WATERVILLE – The wail was expected to fill the air, shock those who were not prepared, and cause hands to clasp over ears. But the first test of Colby College’s early warning siren fell a bit short Wednesday morning: The sound emitted was more like an injured loon.
“We learned a lot today,” Steven Collins of the college’s communications department admitted. He said a series of batteries within the siren had run down, and once that problem was corrected, the siren worked as expected.
Colby’s purchase and installation of the early warning system was prompted by school shootings across the country and a tragedy of its own.
A 21-year-old Colby senior, Dawn Rossignol of Medway, was abducted from campus in 2003 and brutally murdered a short distance away. The man accused of killing her, Edward Hackett, pleaded guilty and is serving a life sentence plus 90 years in prison.
There is no indication that a safety siren would have played any role in the Rossignal incident, but the school wanted to expand its ability to alert students, faculty, visitors and the surrounding community about potential life-threatening emergencies.
“It’s the sound we hope we never hear again,” Ruth Jacobs, director of communications, said.
During the Cold War, virtually every city had a siren to warn citizens of a nuclear attack. Sirens could be heard every Saturday at noon when the system was tested.
Today those sirens are in museums, replaced by modern sirens that warn of tornadoes, floods and other severe weather conditions.
At Colby, Jacobs said the siren’s wail can be heard at least two miles away from its location on a hill behind the school’s chapel and near a former water tower.
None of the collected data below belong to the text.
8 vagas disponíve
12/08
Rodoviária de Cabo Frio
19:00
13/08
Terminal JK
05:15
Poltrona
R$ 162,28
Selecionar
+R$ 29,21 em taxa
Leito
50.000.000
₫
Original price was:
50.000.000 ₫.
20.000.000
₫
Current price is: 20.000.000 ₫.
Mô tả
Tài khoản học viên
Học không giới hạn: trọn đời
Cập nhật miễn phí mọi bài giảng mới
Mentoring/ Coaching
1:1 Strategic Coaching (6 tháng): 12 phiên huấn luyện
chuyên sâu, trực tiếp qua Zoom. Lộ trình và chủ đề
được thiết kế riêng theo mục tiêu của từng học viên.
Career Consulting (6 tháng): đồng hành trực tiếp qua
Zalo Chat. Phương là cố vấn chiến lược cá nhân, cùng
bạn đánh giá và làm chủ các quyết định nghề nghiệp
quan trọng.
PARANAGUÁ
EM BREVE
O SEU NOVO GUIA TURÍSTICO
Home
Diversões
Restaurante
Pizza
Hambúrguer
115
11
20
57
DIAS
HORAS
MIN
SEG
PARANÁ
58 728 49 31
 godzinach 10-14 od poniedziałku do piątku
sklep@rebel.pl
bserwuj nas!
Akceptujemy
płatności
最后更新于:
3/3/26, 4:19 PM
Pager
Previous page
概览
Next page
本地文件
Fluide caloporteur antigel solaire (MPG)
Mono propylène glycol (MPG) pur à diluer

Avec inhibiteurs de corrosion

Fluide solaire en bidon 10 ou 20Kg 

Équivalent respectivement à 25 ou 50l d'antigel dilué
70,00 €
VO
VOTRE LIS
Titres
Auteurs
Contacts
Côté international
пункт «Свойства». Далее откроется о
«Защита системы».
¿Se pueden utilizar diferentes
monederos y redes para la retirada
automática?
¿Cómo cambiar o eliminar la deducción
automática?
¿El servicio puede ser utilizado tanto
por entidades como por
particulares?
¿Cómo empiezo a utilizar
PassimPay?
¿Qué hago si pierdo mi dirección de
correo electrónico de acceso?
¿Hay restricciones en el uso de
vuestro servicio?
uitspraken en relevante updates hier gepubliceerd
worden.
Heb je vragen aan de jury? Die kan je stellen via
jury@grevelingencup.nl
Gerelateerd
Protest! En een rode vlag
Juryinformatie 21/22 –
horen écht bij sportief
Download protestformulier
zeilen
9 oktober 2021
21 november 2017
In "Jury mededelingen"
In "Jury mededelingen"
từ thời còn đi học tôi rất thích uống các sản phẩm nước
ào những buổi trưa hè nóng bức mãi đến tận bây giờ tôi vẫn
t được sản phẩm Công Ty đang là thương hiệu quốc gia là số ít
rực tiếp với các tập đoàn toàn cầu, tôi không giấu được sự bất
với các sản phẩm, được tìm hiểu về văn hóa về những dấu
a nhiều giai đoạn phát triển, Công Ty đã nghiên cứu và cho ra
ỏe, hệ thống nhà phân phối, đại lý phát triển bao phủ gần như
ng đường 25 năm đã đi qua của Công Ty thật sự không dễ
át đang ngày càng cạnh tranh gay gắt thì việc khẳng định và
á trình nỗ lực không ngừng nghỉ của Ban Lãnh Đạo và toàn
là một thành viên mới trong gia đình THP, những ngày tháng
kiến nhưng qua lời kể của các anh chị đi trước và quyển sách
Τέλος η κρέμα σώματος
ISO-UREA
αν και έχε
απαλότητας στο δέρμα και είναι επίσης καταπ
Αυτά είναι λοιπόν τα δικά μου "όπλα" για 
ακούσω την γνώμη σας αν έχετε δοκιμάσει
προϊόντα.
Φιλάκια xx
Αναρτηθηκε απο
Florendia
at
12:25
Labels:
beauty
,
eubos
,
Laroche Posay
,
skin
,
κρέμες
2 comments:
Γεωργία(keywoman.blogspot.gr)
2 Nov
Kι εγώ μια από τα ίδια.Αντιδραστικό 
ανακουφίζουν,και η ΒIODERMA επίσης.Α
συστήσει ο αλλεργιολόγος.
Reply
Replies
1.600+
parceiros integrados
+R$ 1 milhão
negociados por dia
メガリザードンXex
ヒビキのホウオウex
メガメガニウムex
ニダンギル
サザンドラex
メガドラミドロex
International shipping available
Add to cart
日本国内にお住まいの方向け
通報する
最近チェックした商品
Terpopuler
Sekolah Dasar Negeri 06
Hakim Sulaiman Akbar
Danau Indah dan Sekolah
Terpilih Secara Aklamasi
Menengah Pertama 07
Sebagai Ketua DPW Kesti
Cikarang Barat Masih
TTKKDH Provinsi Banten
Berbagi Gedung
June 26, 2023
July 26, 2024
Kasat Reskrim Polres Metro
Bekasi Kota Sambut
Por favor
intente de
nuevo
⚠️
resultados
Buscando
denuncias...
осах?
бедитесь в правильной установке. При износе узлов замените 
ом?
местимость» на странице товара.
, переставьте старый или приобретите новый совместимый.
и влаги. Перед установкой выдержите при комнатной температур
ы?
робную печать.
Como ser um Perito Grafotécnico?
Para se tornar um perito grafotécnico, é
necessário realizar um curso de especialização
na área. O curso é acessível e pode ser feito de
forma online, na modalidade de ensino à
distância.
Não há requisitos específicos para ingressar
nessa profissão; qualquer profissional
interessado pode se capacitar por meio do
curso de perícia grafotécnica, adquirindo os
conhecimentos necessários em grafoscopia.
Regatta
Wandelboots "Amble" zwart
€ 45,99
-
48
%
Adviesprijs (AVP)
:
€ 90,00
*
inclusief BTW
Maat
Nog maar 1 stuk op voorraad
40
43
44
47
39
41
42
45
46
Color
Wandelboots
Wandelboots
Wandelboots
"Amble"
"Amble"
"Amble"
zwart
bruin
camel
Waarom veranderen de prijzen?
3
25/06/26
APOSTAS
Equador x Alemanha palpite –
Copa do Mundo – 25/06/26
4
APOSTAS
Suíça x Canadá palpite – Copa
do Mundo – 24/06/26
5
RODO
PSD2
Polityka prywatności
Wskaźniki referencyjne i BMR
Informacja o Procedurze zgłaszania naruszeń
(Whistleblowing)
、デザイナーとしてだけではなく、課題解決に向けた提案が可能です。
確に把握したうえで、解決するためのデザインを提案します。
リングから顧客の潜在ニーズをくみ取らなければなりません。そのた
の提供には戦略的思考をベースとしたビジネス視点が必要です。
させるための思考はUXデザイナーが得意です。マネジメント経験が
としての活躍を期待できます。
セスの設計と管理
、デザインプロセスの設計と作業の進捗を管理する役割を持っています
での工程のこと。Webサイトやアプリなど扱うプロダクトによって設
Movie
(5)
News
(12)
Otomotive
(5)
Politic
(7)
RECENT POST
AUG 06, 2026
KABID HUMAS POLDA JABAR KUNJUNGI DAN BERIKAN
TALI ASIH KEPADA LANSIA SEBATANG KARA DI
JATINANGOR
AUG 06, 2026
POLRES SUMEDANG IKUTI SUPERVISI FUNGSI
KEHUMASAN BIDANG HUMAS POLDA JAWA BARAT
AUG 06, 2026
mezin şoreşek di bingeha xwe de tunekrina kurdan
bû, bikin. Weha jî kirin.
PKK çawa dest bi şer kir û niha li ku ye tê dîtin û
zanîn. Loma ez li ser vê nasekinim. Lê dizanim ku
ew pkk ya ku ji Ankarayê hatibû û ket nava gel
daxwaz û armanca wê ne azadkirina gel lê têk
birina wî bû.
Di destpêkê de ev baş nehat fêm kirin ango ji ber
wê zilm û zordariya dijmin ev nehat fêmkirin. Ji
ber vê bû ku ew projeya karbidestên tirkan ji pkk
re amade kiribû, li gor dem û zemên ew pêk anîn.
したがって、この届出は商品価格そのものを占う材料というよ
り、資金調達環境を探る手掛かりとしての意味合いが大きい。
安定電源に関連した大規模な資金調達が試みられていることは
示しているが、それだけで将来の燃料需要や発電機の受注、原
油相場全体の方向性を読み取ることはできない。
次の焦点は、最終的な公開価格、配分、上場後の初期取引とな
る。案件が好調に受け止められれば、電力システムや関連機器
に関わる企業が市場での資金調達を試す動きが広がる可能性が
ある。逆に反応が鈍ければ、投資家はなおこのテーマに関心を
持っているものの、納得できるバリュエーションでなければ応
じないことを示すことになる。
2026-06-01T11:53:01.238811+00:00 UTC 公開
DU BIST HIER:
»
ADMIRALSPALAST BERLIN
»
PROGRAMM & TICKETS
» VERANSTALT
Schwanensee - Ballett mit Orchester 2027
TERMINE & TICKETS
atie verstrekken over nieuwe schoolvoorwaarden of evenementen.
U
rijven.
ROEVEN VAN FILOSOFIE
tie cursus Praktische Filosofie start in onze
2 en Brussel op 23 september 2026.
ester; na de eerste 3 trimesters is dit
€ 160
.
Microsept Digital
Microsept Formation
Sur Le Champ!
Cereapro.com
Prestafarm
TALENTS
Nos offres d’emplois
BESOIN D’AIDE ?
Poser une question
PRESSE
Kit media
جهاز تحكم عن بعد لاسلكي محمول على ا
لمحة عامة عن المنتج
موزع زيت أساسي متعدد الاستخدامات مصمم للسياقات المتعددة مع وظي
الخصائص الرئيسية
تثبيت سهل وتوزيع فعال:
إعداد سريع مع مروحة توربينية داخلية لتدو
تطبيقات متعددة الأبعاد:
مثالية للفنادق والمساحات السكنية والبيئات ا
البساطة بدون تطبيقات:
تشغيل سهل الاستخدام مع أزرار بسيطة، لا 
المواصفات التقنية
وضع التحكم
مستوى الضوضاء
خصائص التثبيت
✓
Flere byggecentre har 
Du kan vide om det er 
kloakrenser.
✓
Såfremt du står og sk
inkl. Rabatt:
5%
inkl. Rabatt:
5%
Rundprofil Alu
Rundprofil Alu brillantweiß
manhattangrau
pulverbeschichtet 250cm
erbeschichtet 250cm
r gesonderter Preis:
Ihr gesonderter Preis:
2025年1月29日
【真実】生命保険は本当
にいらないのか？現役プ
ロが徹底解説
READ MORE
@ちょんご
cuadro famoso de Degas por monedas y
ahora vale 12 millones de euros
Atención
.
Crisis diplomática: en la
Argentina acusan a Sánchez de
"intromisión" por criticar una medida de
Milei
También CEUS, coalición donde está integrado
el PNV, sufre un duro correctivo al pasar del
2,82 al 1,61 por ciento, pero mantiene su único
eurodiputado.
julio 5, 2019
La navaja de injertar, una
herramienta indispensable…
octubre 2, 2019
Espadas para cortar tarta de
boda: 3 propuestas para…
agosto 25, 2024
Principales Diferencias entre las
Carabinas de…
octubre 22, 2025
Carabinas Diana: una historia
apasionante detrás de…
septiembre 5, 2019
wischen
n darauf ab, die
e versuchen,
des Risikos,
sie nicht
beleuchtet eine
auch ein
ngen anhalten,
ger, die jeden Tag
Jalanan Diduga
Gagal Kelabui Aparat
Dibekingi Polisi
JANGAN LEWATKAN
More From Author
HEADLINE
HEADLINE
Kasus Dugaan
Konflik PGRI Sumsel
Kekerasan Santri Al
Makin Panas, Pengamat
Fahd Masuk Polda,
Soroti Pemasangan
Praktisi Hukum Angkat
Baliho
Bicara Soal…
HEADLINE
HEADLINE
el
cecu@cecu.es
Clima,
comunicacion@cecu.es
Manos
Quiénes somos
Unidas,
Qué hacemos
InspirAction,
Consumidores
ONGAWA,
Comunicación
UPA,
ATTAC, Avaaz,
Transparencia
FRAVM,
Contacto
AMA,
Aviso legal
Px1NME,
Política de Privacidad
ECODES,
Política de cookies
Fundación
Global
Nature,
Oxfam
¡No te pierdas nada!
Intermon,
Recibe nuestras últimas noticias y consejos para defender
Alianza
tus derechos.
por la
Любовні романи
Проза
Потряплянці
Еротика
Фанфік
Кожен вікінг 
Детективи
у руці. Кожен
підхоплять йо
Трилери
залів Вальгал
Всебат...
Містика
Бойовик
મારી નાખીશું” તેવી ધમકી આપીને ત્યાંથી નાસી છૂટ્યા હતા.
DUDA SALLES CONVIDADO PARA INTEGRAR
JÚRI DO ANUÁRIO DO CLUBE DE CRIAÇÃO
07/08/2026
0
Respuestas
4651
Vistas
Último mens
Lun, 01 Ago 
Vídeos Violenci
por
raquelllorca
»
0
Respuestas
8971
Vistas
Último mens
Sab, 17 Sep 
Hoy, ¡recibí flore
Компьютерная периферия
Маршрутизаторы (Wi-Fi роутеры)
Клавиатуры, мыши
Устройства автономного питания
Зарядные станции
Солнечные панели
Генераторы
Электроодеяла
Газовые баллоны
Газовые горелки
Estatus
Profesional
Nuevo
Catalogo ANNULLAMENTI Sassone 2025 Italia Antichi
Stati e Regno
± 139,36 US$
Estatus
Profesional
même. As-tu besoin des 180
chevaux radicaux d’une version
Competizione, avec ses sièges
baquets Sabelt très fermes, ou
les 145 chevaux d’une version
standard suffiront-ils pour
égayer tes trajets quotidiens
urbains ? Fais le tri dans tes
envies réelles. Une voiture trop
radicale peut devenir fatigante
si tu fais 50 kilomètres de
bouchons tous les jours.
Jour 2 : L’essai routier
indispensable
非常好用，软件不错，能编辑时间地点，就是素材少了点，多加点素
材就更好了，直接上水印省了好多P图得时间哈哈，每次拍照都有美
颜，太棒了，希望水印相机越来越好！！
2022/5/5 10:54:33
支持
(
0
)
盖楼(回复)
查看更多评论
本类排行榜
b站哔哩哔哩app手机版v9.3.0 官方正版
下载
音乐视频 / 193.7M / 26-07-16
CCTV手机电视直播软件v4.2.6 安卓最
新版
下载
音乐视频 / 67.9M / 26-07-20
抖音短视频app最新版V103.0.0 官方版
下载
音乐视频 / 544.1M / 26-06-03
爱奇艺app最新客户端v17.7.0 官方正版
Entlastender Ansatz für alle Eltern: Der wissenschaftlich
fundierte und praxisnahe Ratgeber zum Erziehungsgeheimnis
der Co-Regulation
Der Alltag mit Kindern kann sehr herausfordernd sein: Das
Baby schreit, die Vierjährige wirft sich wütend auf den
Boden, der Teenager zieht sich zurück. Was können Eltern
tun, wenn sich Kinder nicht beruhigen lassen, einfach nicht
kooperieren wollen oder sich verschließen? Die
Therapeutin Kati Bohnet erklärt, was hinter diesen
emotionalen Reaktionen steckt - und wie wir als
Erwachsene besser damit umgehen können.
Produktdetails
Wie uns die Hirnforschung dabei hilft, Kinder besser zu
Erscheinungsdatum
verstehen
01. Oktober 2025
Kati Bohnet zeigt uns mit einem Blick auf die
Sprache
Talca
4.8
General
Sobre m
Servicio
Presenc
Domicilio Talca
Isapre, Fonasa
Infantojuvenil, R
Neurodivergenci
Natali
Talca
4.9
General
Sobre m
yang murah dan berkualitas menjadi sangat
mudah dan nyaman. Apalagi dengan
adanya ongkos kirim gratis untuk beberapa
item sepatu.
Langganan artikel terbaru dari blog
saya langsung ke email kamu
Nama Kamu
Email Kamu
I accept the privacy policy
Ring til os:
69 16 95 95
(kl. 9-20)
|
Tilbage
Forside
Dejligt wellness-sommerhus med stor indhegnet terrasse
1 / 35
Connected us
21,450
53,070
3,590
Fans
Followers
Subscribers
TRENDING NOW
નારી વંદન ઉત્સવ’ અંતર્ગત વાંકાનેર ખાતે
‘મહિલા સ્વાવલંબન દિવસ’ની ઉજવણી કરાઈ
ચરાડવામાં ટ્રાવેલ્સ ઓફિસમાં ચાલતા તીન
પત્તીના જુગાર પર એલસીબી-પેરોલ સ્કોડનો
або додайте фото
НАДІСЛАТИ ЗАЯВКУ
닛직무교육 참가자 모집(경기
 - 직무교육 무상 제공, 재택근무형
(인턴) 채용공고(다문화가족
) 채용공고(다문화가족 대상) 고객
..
Collins said staff members were positioned at various points across campus and reports were still being compiled about where the siren was heard.
Colby already has a cell phone and e-mail alert system that works quite well, Jacobs said. “This will augment what we currently are using,” she said. “We have had lots of discussions about when to use the siren versus the cell phone alert, but basically, students will be instructed by the siren to seek shelter, get inside and lock the doors until further instructions arrive.”
The siren was purchased from the former Maine Yankee nuclear power station in Newcastle and cost about $8,000. It was one of five, but Jacobs said the school needed only one. “We didn’t need that kind of power.”
She said the system will be tested again in April.
Jacobs said that except for infrequent, planned tests, the siren will be used only in the event of an actual threat of violence, environmental danger or other threat to public safety.